2.) The DOJ has filed a pissy little brief demanding that the court get on with it, already. The Sept. 30 filing asks the court to refuse a request from BC's researchers to file an additional brief (in response to this vicious little jug of bile from the government) regarding their desire to intervene in the case.
3.) Finally, and pretty curiously, the case in federal court is now on its third judge. In a notice of recusal filed on Oct. 5 (see below), District Court Judge Joseph L. Tauro announced that he is leaving the case due to a conflict of interest (that he doesn't make explicit). Weirdly, Tauro has been assigned to the case since Aug. 11, but just noticed that he shouldn't be involved. So a request for subpoenas that was filed on March 30 is now on its second federal lawyer and its third judge. It's like watching a series of celebrity marriages: There goes another one, and it's only been a few months.
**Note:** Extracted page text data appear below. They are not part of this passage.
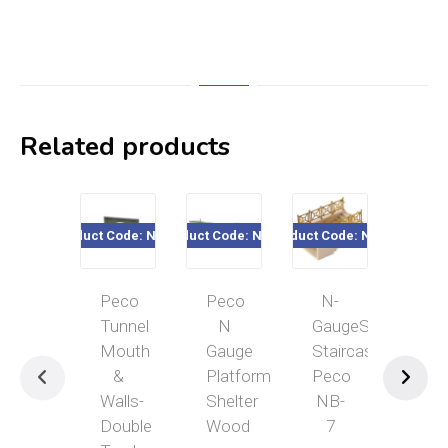
Related products
Product Code: NB-32
Product Code: NB-16
Product Code: NB-7
Product Cod
Peco
Peco
N-
N
Tunnel
N
GaugeSubway
Gau
Mouth
Gauge
Staircase
Tru
&
Platform
Peco
Gird
Walls-
Shelter
NB-
Bri
Double
Wood
7
Sid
Of course, this new recusal means more delays, as the new judge will need time to familiarize himself with the case. (ADDED LATER: I missed this in Pacer this morning, but Judge Tauro sent Boston College and the DOJ a notice that his son is a partner at BC's law firm. In that Sept. 28 notice, Tauro said he would recuse himself if either side asked him to do so. No explanation why it took Aug. 11 to Sept. 28 to raise the question.)